I believe that the visualization produced for question 2.7 is, arguably, more effective than the vizualizations produced for 2.5 and 2.6. Although they express the same information - namely, count of cast per movie in various roles, encoded by gender and whether or not they passed the bechdel test - it is much easier to glean the relevant quantitative information from 2.7(count of cast in each role, seperated by gender, per movie). While the encoding does somewhat help in terms of bringing out the quantitative information in 2.5 and 2.6, it would take much longer for a new viewer to parse it out. In regards to 2.5, the viewer has to scroll all the way down to the x-axis labels in order to obtain the cast count, and then guide their vision upwards to the relevant bar. In other words, they have to go through a two step process in order to obtain a single value. 2.6 is arguably even worse than 2.5 in this respect, in the sense that it is nearly impossible for the viewer to judge, with exact precision, the count of cast for any movie.
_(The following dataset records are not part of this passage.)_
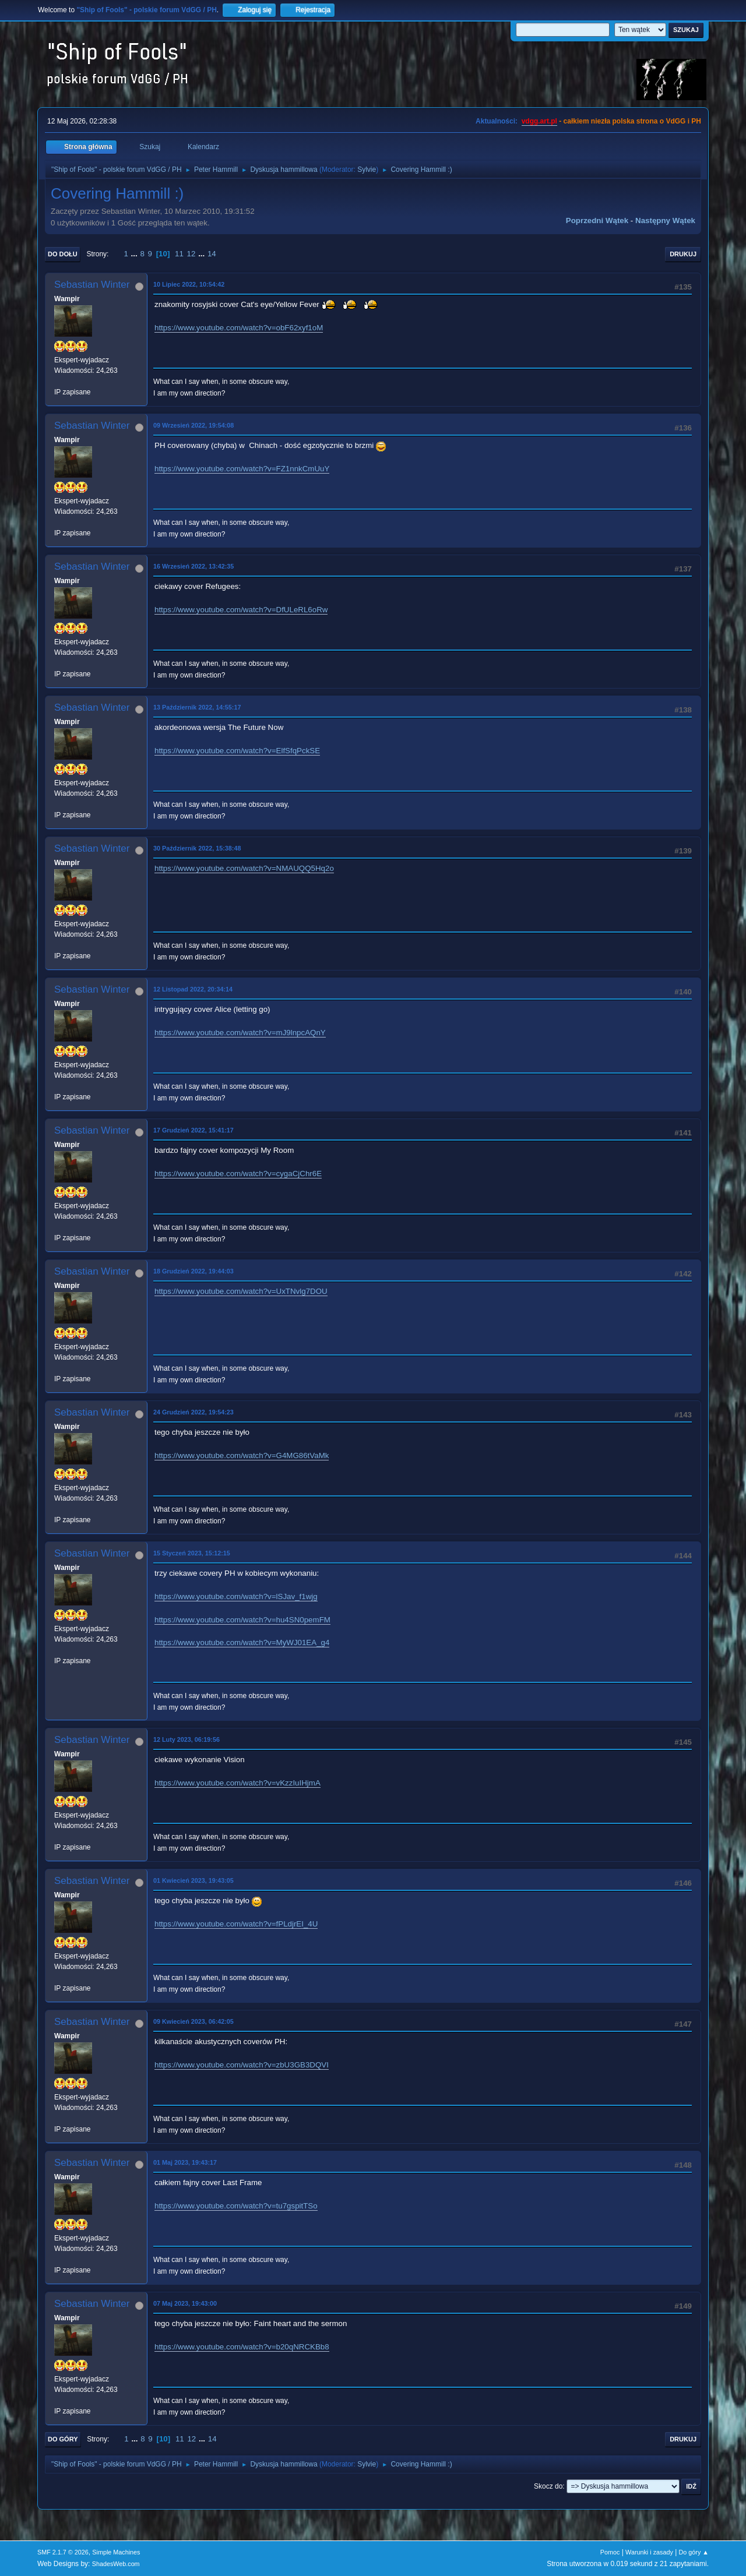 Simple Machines (116, 2552)
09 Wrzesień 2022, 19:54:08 (193, 425)
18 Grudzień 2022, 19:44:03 (193, 1271)
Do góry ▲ (694, 2552)
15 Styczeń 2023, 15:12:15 (191, 1553)
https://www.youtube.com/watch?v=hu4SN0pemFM (242, 1619)
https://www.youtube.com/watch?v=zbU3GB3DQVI (241, 2064)
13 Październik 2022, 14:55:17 (197, 707)
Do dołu (63, 253)
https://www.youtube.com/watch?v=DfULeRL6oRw (241, 609)
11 (179, 253)
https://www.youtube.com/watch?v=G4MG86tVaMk (241, 1455)
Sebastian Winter (91, 284)
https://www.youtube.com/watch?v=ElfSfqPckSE (237, 750)
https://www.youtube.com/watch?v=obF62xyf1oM (238, 327)
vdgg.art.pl (539, 121)
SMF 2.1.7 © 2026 (63, 2552)
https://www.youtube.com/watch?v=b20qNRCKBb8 (241, 2346)
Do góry (63, 2439)
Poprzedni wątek (597, 220)
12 (191, 253)
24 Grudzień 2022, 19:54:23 (193, 1412)
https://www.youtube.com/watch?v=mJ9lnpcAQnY (240, 1032)
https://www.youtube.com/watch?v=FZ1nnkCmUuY (241, 468)
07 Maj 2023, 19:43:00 (185, 2303)
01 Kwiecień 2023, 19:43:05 (193, 1880)
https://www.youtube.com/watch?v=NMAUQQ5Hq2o (244, 868)
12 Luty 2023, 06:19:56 (186, 1739)
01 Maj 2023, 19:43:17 (185, 2162)
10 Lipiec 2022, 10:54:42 (188, 284)
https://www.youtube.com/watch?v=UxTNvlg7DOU (241, 1291)
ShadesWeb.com (116, 2563)
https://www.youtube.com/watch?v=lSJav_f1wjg (236, 1596)
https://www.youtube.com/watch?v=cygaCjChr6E (238, 1173)
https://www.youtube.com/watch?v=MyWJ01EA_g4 (241, 1642)
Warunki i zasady (649, 2552)
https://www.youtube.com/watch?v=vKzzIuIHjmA (237, 1783)
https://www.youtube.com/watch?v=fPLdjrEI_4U (236, 1923)
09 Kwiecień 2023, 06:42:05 (193, 2021)
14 (211, 253)
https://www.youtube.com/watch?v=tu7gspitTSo (236, 2205)
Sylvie (366, 169)
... (135, 253)
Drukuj (683, 253)
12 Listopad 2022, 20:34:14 (193, 989)
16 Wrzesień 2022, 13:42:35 (193, 566)
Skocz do (548, 2486)
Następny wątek (665, 220)
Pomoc (610, 2552)
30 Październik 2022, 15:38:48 (197, 848)
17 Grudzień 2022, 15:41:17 (193, 1130) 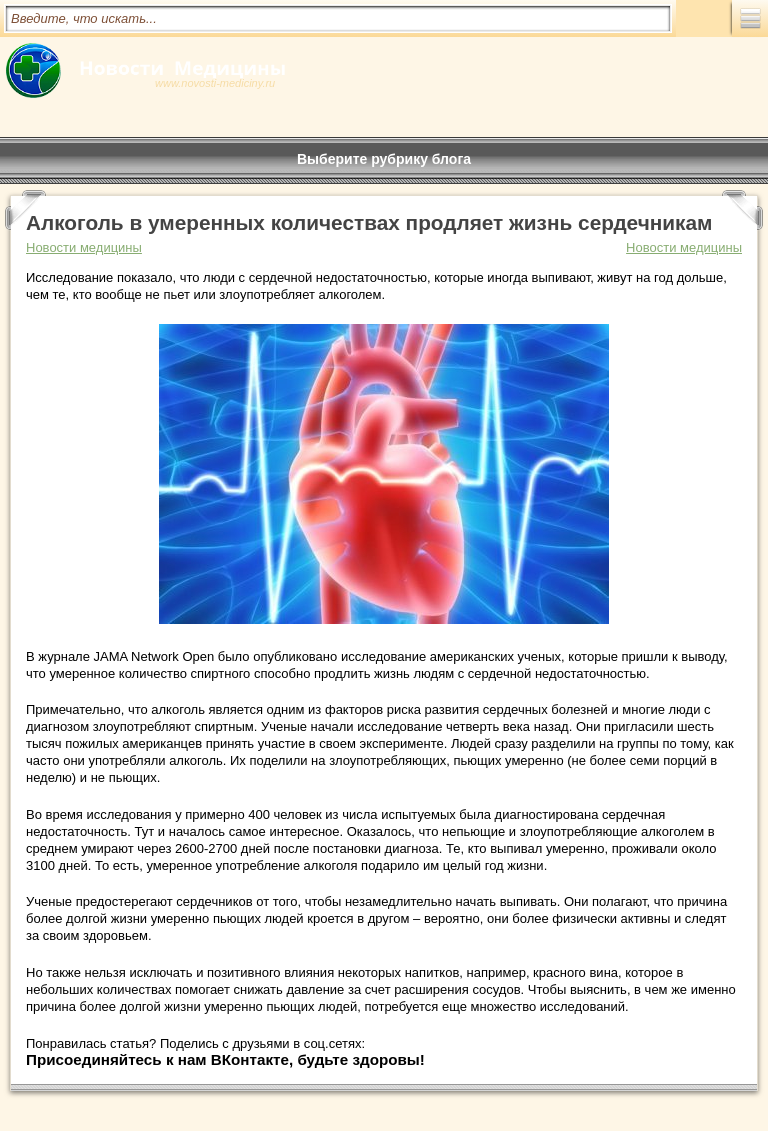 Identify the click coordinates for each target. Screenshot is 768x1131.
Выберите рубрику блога (384, 159)
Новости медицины (684, 247)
While the legend does offer a rough estimate of size to value, it is incredibly easy to misjudge size, and thereby misjudge the value. 

The only rather glaring issue with the combined visualization in 2.7, is that it's impossible to know which of the two visualizations correspond to which gender. Although it would result in potential visual clutter, if this is something the creator of the graph is attempting to convey, labels above each graph that indicate this information is essential.